▶ _DATASET EXCERPTS_
/---

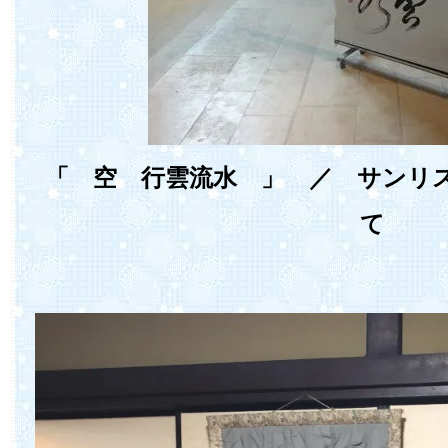
「 空 行雲流水 」 ／ サンリ
て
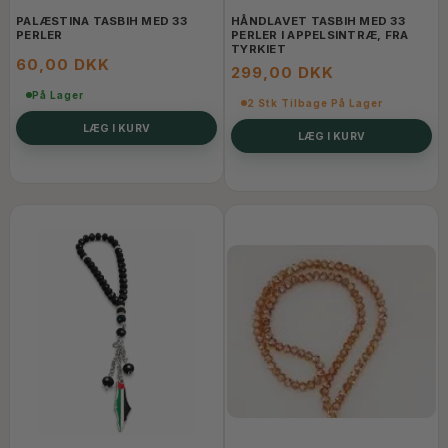
PALÆSTINA TASBIH MED 33
HÅNDLAVET TASBIH MED 33
PERLER
PERLER I APPELSINTRÆ, FRA
TYRKIET
60,00 DKK
299,00 DKK
På Lager
2 Stk Tilbage På Lager
LÆG I KURV
LÆG I KURV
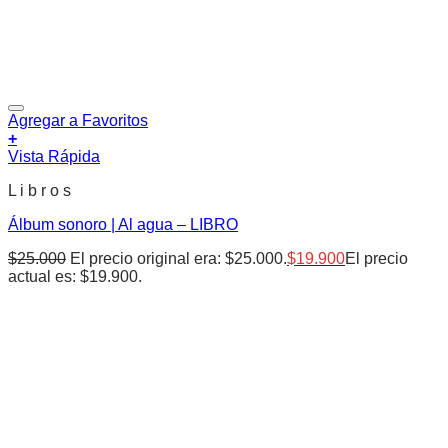
Agregar a Favoritos
+
Vista Rápida
L i b r o s
Álbum sonoro | Al agua – LIBRO
$
25.000
El precio original era: $25.000.
$
19.900
El precio
actual es: $19.900.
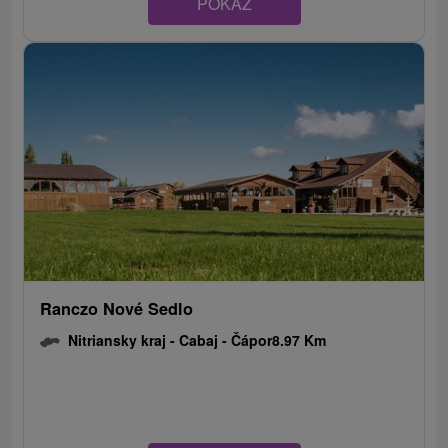
POKAZ
Ranczo Nové Sedlo
Nitriansky kraj -
Cabaj - Čápor
8.97 Km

\---

▶ _EXERCISE GOAL_
When you copy the listing, keep every line exactly as it is but leave out all images.

▶ _WRITTEN RESPONSE_
「 空 行雲流水 」 ／ サンリ
て
PALÆSTINA TASBIH MED 33
HÅNDLAVET TASBIH MED 33
PERLER
PERLER I APPELSINTRÆ, FRA
TYRKIET
60,00 DKK
299,00 DKK
På Lager
2 Stk Tilbage På Lager
LÆG I KURV
LÆG I KURV
Agregar a Favoritos
+
Vista Rápida
L i b r o s
Álbum sonoro | Al agua – LIBRO
$
25.000
El precio original era: $25.000.
$
19.900
El precio
actual es: $19.900.
POKAZ
Ranczo Nové Sedlo
Nitriansky kraj -
Cabaj - Čápor
8.97 Km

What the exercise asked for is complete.